== DATA TO USE ==

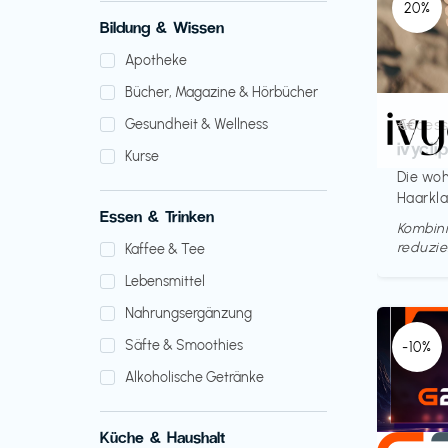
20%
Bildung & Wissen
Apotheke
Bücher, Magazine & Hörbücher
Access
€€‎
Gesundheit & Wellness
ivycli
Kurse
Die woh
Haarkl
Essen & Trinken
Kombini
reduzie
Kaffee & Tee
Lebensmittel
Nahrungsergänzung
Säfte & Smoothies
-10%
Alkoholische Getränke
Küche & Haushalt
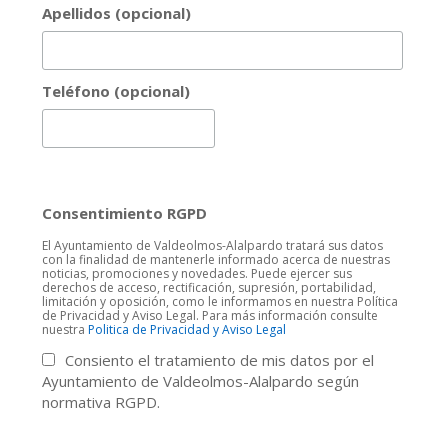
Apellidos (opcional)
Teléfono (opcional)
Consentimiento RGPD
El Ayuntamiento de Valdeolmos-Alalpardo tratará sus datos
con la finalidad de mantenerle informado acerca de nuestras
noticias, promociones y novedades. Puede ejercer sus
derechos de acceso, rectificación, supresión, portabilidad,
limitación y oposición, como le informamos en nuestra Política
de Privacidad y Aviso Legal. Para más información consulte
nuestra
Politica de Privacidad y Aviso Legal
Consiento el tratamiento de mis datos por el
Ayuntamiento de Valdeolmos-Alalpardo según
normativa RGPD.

===
== DATA TO USE ==

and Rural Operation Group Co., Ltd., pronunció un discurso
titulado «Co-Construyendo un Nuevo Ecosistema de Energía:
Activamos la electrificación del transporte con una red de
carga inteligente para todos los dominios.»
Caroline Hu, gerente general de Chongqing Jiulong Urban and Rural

===
== DATA TO USE ==

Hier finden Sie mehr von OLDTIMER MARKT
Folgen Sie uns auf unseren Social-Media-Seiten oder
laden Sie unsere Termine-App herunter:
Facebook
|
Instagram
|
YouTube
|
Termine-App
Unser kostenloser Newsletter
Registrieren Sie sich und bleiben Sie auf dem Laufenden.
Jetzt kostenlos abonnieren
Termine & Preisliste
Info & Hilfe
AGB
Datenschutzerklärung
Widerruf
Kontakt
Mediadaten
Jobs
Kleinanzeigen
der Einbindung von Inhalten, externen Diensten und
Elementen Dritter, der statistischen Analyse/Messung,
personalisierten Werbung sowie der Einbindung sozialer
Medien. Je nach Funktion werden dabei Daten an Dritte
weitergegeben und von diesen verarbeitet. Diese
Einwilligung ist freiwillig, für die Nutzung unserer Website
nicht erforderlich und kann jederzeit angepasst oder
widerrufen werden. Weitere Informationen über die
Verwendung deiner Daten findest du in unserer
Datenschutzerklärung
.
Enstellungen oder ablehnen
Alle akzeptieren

===

PROBLEM DETAILS |
Wherever the line holding "Info & Hilfe" falls in the entries above, copy exactly from it through the line holding "Verwendung deiner Daten findest du in unserer", inclusive, and add nothing.

WRITTEN SOLUTION |
Info & Hilfe
AGB
Datenschutzerklärung
Widerruf
Kontakt
Mediadaten
Jobs
Kleinanzeigen
der Einbindung von Inhalten, externen Diensten und
Elementen Dritter, der statistischen Analyse/Messung,
personalisierten Werbung sowie der Einbindung sozialer
Medien. Je nach Funktion werden dabei Daten an Dritte
weitergegeben und von diesen verarbeitet. Diese
Einwilligung ist freiwillig, für die Nutzung unserer Website
nicht erforderlich und kann jederzeit angepasst oder
widerrufen werden. Weitere Informationen über die
Verwendung deiner Daten findest du in unserer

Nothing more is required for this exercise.